Kryzauskas Marius, Danys Donatas, Poskus Tomas, Mikalauskas Saulius, Poskus Eligijus, Jotautas Valdemaras, Beisa Virgilijus, Strupas Kestutis
Vilnius University Hospital Santariskiu Klinikos, Santariskiu Street 2, LT-08661, Vilnius, Lithuania.
Open Med (Wars). 2016 Jul 22;11(1):231-236. doi: 10.1515/med-2016-0045. eCollection 2016.
The optimal diagnostics and treatment of acute appendicitis continues to be a challenge. A false positive diagnosis of appendicitis may lead to an unnecessary operation, which has been appropriately termed negative appendectomy. The aim of our study was to identify the effectiveness of preoperative investigations in preventing negative appendectomy.

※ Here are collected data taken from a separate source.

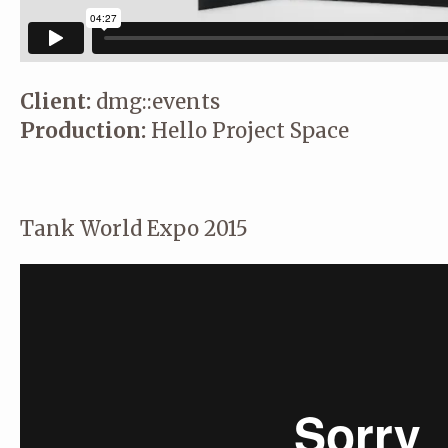
Client:
dmg::events
Production:
Hello Project Space
Tank World Expo 2015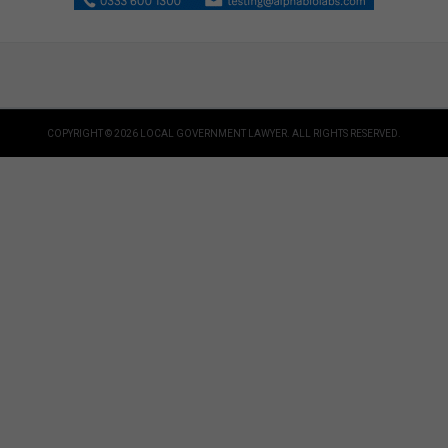
COPYRIGHT © 2026 LOCAL GOVERNMENT LAWYER. ALL RIGHTS RESERVED.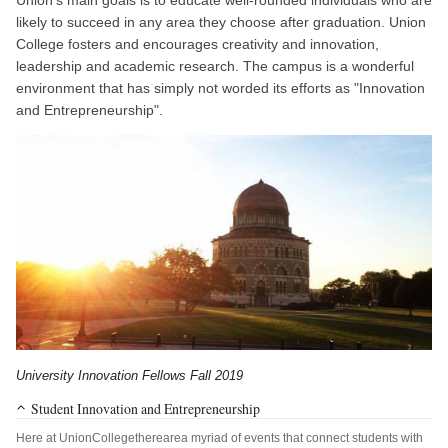
likely to succeed in any area they choose after graduation. Union
College fosters and encourages creativity and innovation,
leadership and academic research. The campus is a wonderful
environment that has simply not worded its efforts as "Innovation
and Entrepreneurship".
University Innovation Fellows Fall 2019
Student Innovation and Entrepreneurship
Here at UnionCollegetherearea myriad of events that connect students with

A retrospective study was performed on adult patients who underwent operation for suspected acute appendicitis from 2008 to 2013 at Vilnius University Hospital Santariskiu Klinikos. Patients were divided into two groups: group A underwent an operation, where appendix was found to be normal (non-inflamed); group B underwent an appendectomy for inflamed appendix. Groups were compared for preoperative data, investigations, treatment results and pathology findings.
554 patients were included in the study. Preoperative laboratory tests results of hemoglobin, hematocrit concentrations and white blood cell count were significantly higher in group B (p<0.001). Ultrasonography was performed for 78 % of patients in group A and 74 % in group B and did not provide any statistically significant results. Comparing Alvarado score results, there were more patients with Alvarado score less than 7 in group A than in group B. In our large series we could find only four independent risk factors, and they could only account for 24 % of cases.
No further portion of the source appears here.